Seperti saat ini. Kamu harus tau bahwa saat ini kamu sedang benar-benar muak dengan dunia ini dan dengan semua orang. Yang kamu inginkan hanyalah pergi sejauh-jauhnya karena buatmu sejauh apapun kamu pergi tidak akan ada yang mencari, dan itu bukan hal buruk sejujurnya. Kamu ingin berhenti dari apapun yang saat ini kamu kerjakan, kamu yakin bahwa pekerjaanmu, usahamu hari ini takkan membawamu atau apa yang kamu kerjakan kemanapun.

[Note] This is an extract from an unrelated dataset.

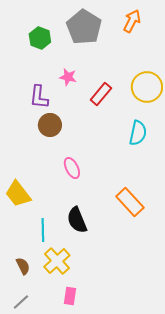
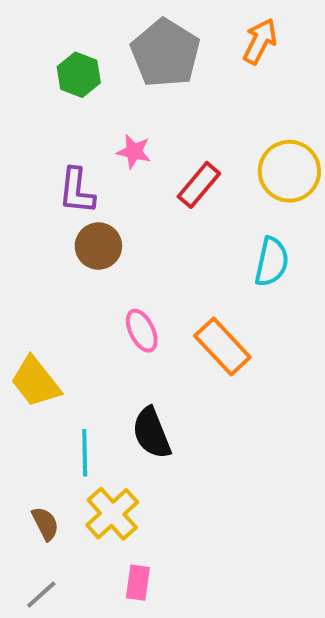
orange rectangle: (130, 202) -> (222, 346), moved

Saat ini kamu merasa bahwa kamu sedang menjalani hidup yang tidak bernilai, yang entah apa dampaknya untuk dunia yang kamu tinggali.

Tapi dengan menulis ini, aku punya harapan bahwa mungkin saja kamu yang akan membaca ini beberapa tahun lagi akan dengan yakinnya bilang bahwa saat ini adalah fase lainnya yang berhasil kamu lewati untuk menjadi orang yang lebih baik.

Tidak apa, An. Ingat bahwa kamu pernah begitu dibenci karena ambisimu, tapi kamu juga pernah dibenci karena kelurusan hidupmu. Tidak apa kalau kamu tidak pernah menormalkan korupsi, atau berniat mengeksploitasi koneksi, tidak apa kalau kamu hanya mau tau kompetensi, dan begitu membenci kolusi, apalagi nepotisme.

Tidak apa kalau kamu terus membenci ketidakidealan, tidak apa kalau kamu tidak punya cita-cita jadi orang kaya yang menyengsarakan rakyat biasa.

Tidak apa.

Hiduplah sesukamu, dan mati sebagaimana kamu ingin mati. Berjuanglah seperti hari ini adalah hari terakhirmu berjuang. Berjuanglah bukan untuk kamu, tapi untuk menjadikan dunia yang kamu akan tinggalkan ini menjadi tempat yang lebih baik.